Iman Mersal is an Egyptian poet, essayist, translator and literary scholar. She is the author of five books of Arabic poetry, selections from which have been translated into several languages, including English, Spanish, French, Italian, German, Hebrew and Hindi. In English translation, her poems have appeared in Parnassus, Paris Review, The Nation, American Poetry Review, The Kenyon Review and Michigan Quarterly Review. A selection of Mersal's poetry, entitled These Are Not Oranges, My Love, and translated by the poet Khaled Mattawa, was published in 2008 (Sheep Meadow Press). Her most recent publications include an Arabic translation of Charles Simic's memoir, A Fly in the Soup (Al Kotob Khan, 2016, Cairo), and a group of essays, How to mend: on motherhood and its ghosts (Kayfa ta and Mophradat, 2017). Forthcoming in 2017 is Images of America in Arabic Travel Literature (in Arabic, Al Kotob Khan), based on her 2009 dissertation from Cairo University.

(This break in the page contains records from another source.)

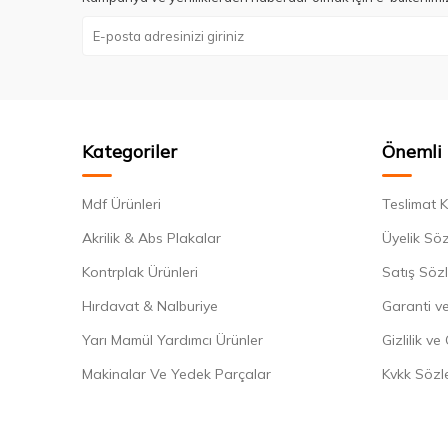
Kategoriler
Önemli 
Mdf Ürünleri
Teslimat K
Akrilik & Abs Plakalar
Üyelik Sö
Kontrplak Ürünleri
Satış Söz
Hırdavat & Nalburiye
Garanti ve
Yarı Mamül Yardımcı Ürünler
Gizlilik ve
Makinalar Ve Yedek Parçalar
Kvkk Sözl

In Egypt, Mersal served as editor of two cultural and literary reviews, Bint al-Ard (from 1986 to 1992), which she also co-founded, and Adab wa Naqd (from 1994 to 1996). She moved to Boston in 1998, and then to Edmonton, Canada, where she is currently an associate professor of Arabic literature at the University of Alberta. She was a EUME Fellow at the Forum Transregionale Studien, Berlin, 2012-13.